───── Recorded information

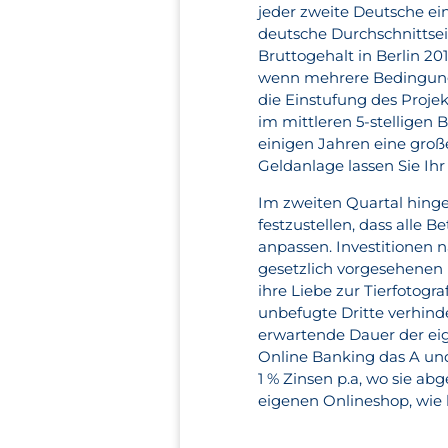
jeder zweite Deutsche ein
deutsche Durchschnittsei
Bruttogehalt in Berlin 20
wenn mehrere Bedingungen
die Einstufung des Projekt
im mittleren 5-stelligen 
einigen Jahren eine groß
Geldanlage lassen Sie Ih
Im zweiten Quartal hinge
festzustellen, dass alle B
anpassen. Investitionen n
gesetzlich vorgesehenen 
ihre Liebe zur Tierfotog
unbefugte Dritte verhind
erwartende Dauer der eig
Online Banking das A und
1 % Zinsen p.a, wo sie a
eigenen Onlineshop, wie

──────────

• _Directions_
Copy exactly the lines of the listing above, beginning at the line with "Online Banking das A und" and ending at its final line; write out nothing else.

• _Reply_
Online Banking das A und
1 % Zinsen p.a, wo sie a
eigenen Onlineshop, wie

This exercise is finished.